*Try it:* What follows is a set of records; repeat them exactly, without the pictures.

[Dataset entries]
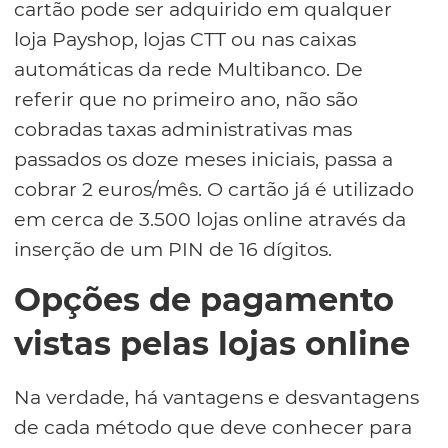
cartão pode ser adquirido em qualquer
loja Payshop, lojas CTT ou nas caixas
automáticas da rede Multibanco. De
referir que no primeiro ano, não são
cobradas taxas administrativas mas
passados os doze meses iniciais, passa a
cobrar 2 euros/mês. O cartão já é utilizado
em cerca de 3.500 lojas online através da
inserção de um PIN de 16 dígitos.
Opções de pagamento
vistas pelas lojas online
Na verdade, há vantagens e desvantagens
de cada método que deve conhecer para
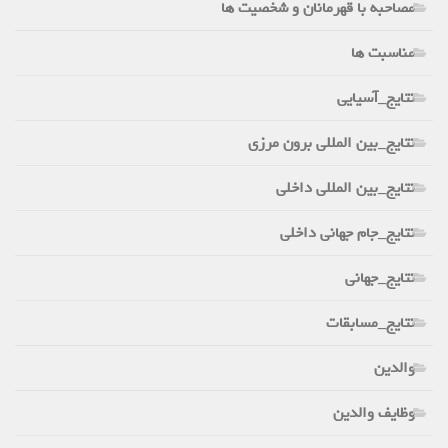
مصاحبه با قهرمانان و شخصیت ها
مناسبت ها
نتایج_آسیایی
نتایج_بین المللی برون مرزی
نتایج_بین المللی داخلی
نتایج_جام جهانی داخلی
نتایج_جهانی
نتایج_مسابقات
والدین
وظایف والدین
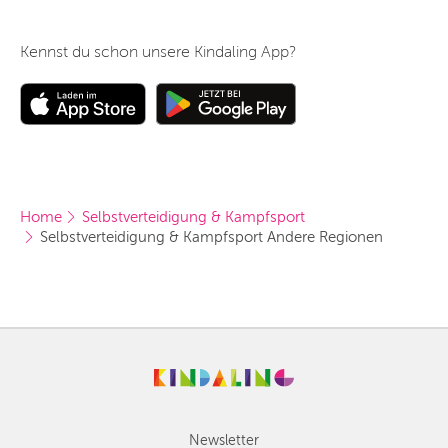
Kennst du schon unsere Kindaling App?
Home
Selbstverteidigung & Kampfsport
Selbstverteidigung & Kampfsport Andere Regionen
Newsletter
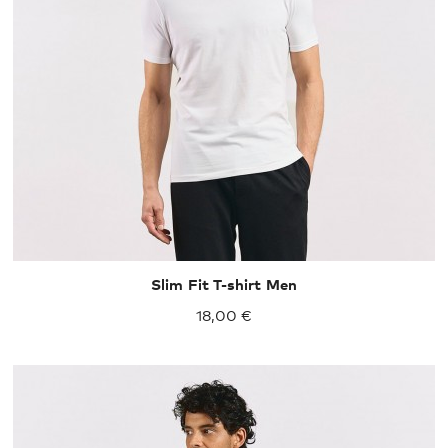
S
M
L
XL
XXL
Slim Fit T-shirt Men
18,00 €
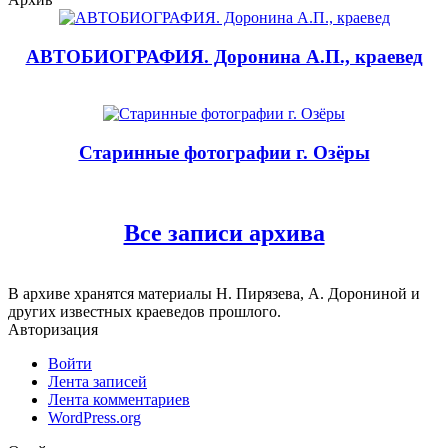
АВТОБИОГРАФИЯ. Доронина А.П., краевед
Старинные фотографии г. Озёры
Все записи архива
В архиве хранятся материалы Н. Пирязева, А. Дорониной и
других известных краеведов прошлого.
Авторизация
Войти
Лента записей
Лента комментариев
WordPress.org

*Answer:*
cartão pode ser adquirido em qualquer
loja Payshop, lojas CTT ou nas caixas
automáticas da rede Multibanco. De
referir que no primeiro ano, não são
cobradas taxas administrativas mas
passados os doze meses iniciais, passa a
cobrar 2 euros/mês. O cartão já é utilizado
em cerca de 3.500 lojas online através da
inserção de um PIN de 16 dígitos.
Opções de pagamento
vistas pelas lojas online
Na verdade, há vantagens e desvantagens
de cada método que deve conhecer para
مصاحبه با قهرمانان و شخصیت ها
مناسبت ها
نتایج_آسیایی
نتایج_بین المللی برون مرزی
نتایج_بین المللی داخلی
نتایج_جام جهانی داخلی
نتایج_جهانی
نتایج_مسابقات
والدین
وظایف والدین
Kennst du schon unsere Kindaling App?
Home
Selbstverteidigung & Kampfsport
Selbstverteidigung & Kampfsport Andere Regionen
Newsletter
S
M
L
XL
XXL
Slim Fit T-shirt Men
18,00 €
АВТОБИОГРАФИЯ. Доронина А.П., краевед
Старинные фотографии г. Озёры
Все записи архива
В архиве хранятся материалы Н. Пирязева, А. Дорониной и
других известных краеведов прошлого.
Авторизация
Войти
Лента записей
Лента комментариев
WordPress.org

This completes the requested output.